The Federal Circuit Denies Interlocutory Appeal in Licensing Dispute
Jang v. Boston Scientific Corp.
Addressing a petition to take an interlocutory appeal stemming from a contract dispute, the U.S. Court of Appeals for the Federal Circuit exercised jurisdiction over the case, finding that it involved the issue of whether products infringed, but declined to grant interlocutory appeal. Jang v. Boston Scientific Corp., Case No. 14-134 (Fed. Cir., Sept. 16, 2014) (Linn, J.).
The plaintiff, Dr. G. David Jang, sued Boston Scientific in federal court for breach of a license agreement. The agreement required payment for every stent that practices a valid claim of the licensed patents. During the pendency of the district court case, the U.S. Patent and Trademark Office invalidated the asserted claims in reexamination. Boston Scientific moved for summary judgment, arguing that the Supreme Court’s Lear decision precludes damages in a licensing dispute when the licensed patents are invalidated. The court denied the motion, applying an exception that carves out royalties accrued up to the licensee’s first invalidity challenge. Boston Scientific successfully moved the court to certify the case for appeal and petitioned the Federal Circuit to consider an interlocutory appeal.

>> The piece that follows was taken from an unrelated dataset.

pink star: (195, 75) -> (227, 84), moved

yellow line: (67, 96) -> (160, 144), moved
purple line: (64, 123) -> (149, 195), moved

The Federal Circuit addressed whether jurisdiction is proper over this breach of contract action in view of the Supreme Court’s Gunn decision (IP Update, Vol. 16, No. 2). The Supreme Court in Gunn analyzed state court jurisdiction over a patent litigation malpractice claim. The plaintiff’s attorneys failed to timely raise an exception to the on-sale bar, and the patent was invalidated. The Supreme Court approved of the state court’s exercise of jurisdiction because the patent law issues were not substantial to the malpractice claim. The issues, limited to the specific facts and parties of that case, were backward-looking and hypothetical.
In contrast, the Federal Circuit found that, here, the patent issues were not “entirely” backward-looking or hypothetical. Infringement issues are forward-looking because they impact subsequently filed infringement actions. Multiple infringement suits create the potential for conflicting invalidity rulings. Inconsistent judgments from appeals of these cases between a regional circuit and the Federal Circuit would result in “serious uncertainty” for parties who later face the same patent in the regional circuit. Preventing this harmful result is important to the federal system as a whole. Accordingly, the Court distinguished Gunn and found that it had jurisdiction.

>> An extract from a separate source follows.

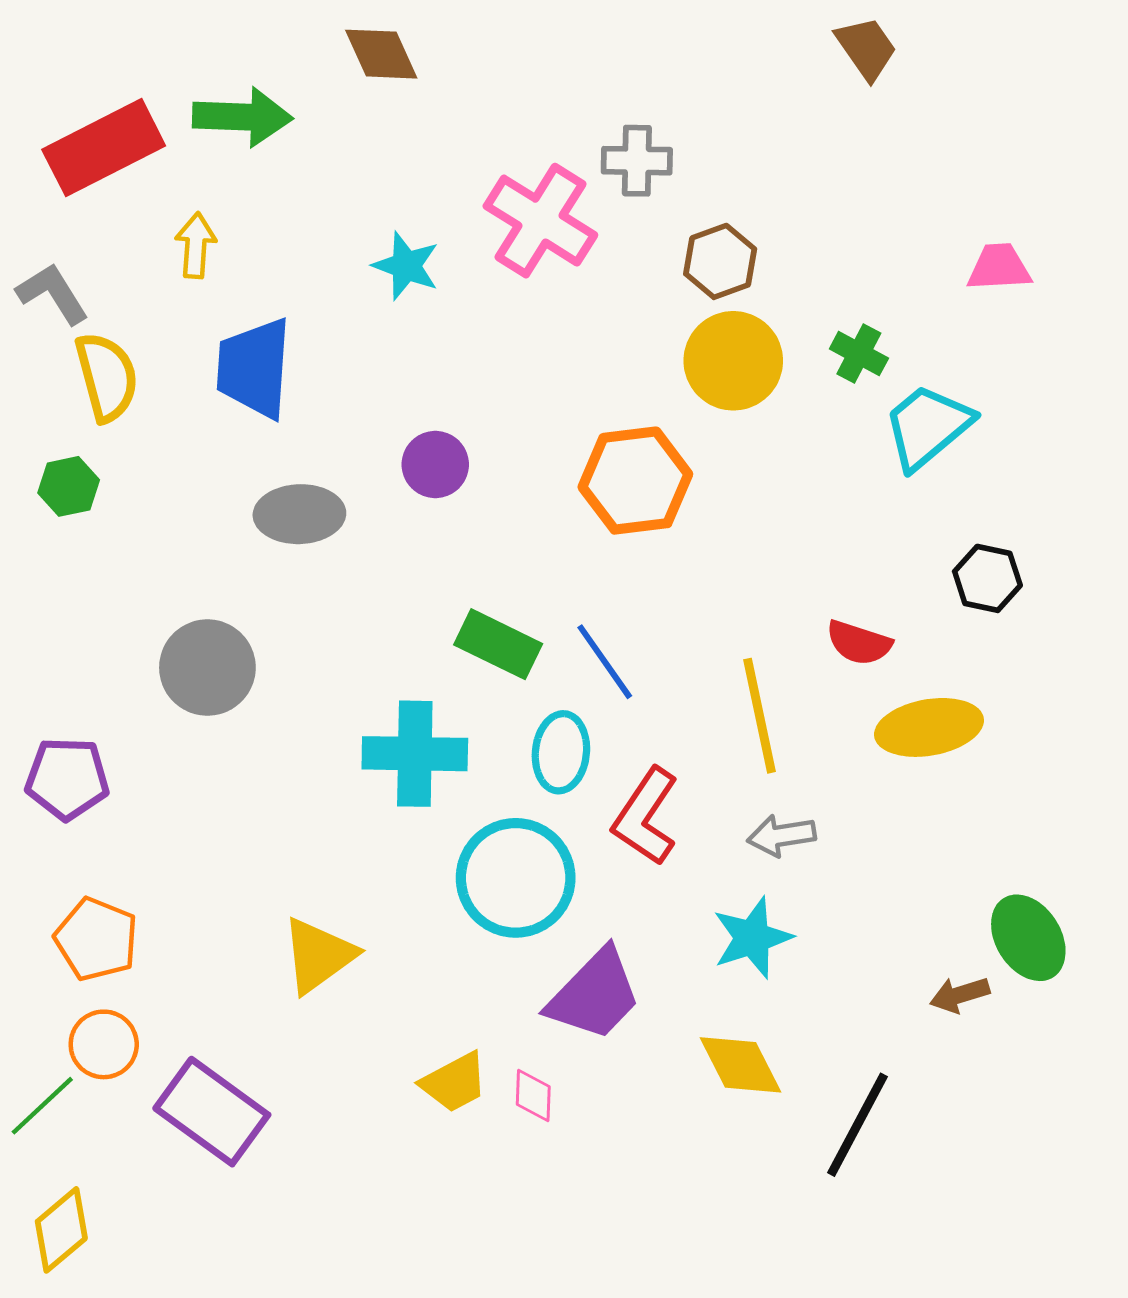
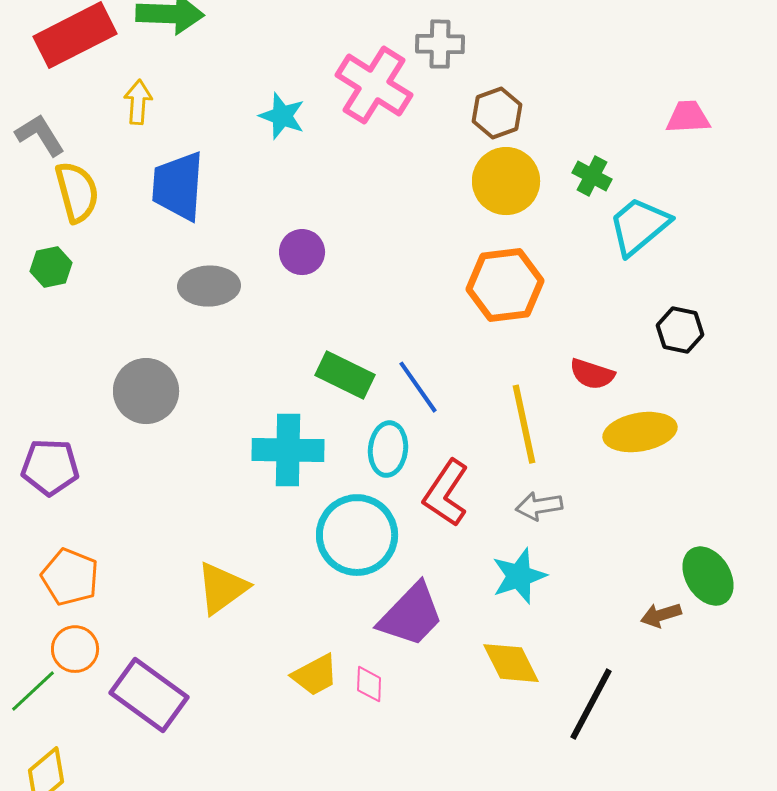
orange hexagon: (635, 481) -> (505, 285), moved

However, the Federal Circuit rejected Boston Scientific’s argument that the PTO’s cancelling of the claims precludes any forward-looking harm. Jurisdiction is measured at the time the complaint was filed, a time when the claims were presumed valid.
The Federal Circuit considered the request for an interlocutory appeal. The Court denied the petition for the rarely granted relief because a decision on the legal issues would not necessarily be controlling and because the decision hinges on factual issues not yet addressed below.